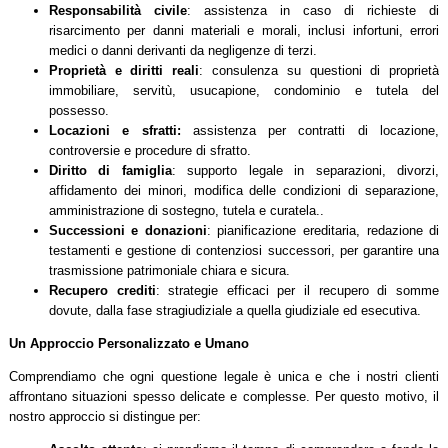
Responsabilità civile
: assistenza in caso di richieste di
risarcimento per danni materiali e morali, inclusi infortuni, errori
medici o danni derivanti da negligenze di terzi.
Proprietà e diritti reali
: consulenza su questioni di proprietà
immobiliare, servitù, usucapione, condominio e tutela del
possesso.
Locazioni e sfratti:
assistenza per contratti di locazione,
controversie e procedure di sfratto.
Diritto di famiglia
: supporto legale in separazioni, divorzi,
affidamento dei minori, modifica delle condizioni di separazione,
amministrazione di sostegno, tutela e curatela..
Successioni e donazioni
: pianificazione ereditaria, redazione di
testamenti e gestione di contenziosi successori, per garantire una
trasmissione patrimoniale chiara e sicura.
Recupero crediti
: strategie efficaci per il recupero di somme
dovute, dalla fase stragiudiziale a quella giudiziale ed esecutiva.
Un Approccio Personalizzato e Umano
Comprendiamo che ogni questione legale è unica e che i nostri clienti
affrontano situazioni spesso delicate e complesse. Per questo motivo, il
nostro approccio si distingue per:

◆ ◆ ◆ ◆

> **Problem details**: All of the data should come back exactly as written, but without pictures.

> **Reply**:
Responsabilità civile
: assistenza in caso di richieste di
risarcimento per danni materiali e morali, inclusi infortuni, errori
medici o danni derivanti da negligenze di terzi.
Proprietà e diritti reali
: consulenza su questioni di proprietà
immobiliare, servitù, usucapione, condominio e tutela del
possesso.
Locazioni e sfratti:
assistenza per contratti di locazione,
controversie e procedure di sfratto.
Diritto di famiglia
: supporto legale in separazioni, divorzi,
affidamento dei minori, modifica delle condizioni di separazione,
amministrazione di sostegno, tutela e curatela..
Successioni e donazioni
: pianificazione ereditaria, redazione di
testamenti e gestione di contenziosi successori, per garantire una
trasmissione patrimoniale chiara e sicura.
Recupero crediti
: strategie efficaci per il recupero di somme
dovute, dalla fase stragiudiziale a quella giudiziale ed esecutiva.
Un Approccio Personalizzato e Umano
Comprendiamo che ogni questione legale è unica e che i nostri clienti
affrontano situazioni spesso delicate e complesse. Per questo motivo, il
nostro approccio si distingue per:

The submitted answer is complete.